**RECORDS PROVIDED**
◆ ◆ ◆ ◆

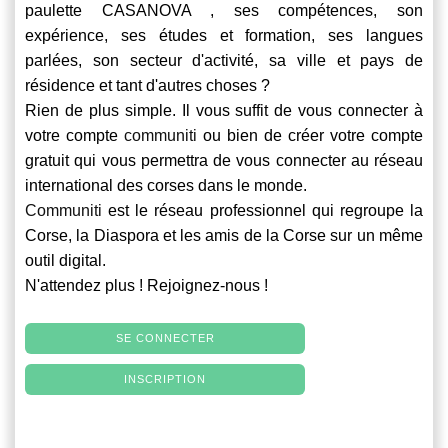
paulette CASANOVA , ses compétences, son
expérience, ses études et formation, ses langues
parlées, son secteur d'activité, sa ville et pays de
résidence et tant d'autres choses ?
Rien de plus simple. Il vous suffit de vous connecter à
votre compte
communiti
ou bien de créer votre compte
gratuit qui vous permettra de vous connecter au réseau
international des corses dans le monde.
Communiti
est le réseau professionnel qui regroupe la
Corse, la Diaspora et les amis de la Corse sur un même
outil digital.
N'attendez plus ! Rejoignez-nous !
SE CONNECTER
INSCRIPTION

◆ ◆ ◆ ◆

**EXERCISE**
Output the lines from the one with "résidence et tant d'autres choses ?" to the final line of the entries above, exactly as they stand, please, and nothing else.

**OUTPUT FOR THIS EXERCISE**
résidence et tant d'autres choses ?
Rien de plus simple. Il vous suffit de vous connecter à
votre compte
communiti
ou bien de créer votre compte
gratuit qui vous permettra de vous connecter au réseau
international des corses dans le monde.
Communiti
est le réseau professionnel qui regroupe la
Corse, la Diaspora et les amis de la Corse sur un même
outil digital.
N'attendez plus ! Rejoignez-nous !
SE CONNECTER
INSCRIPTION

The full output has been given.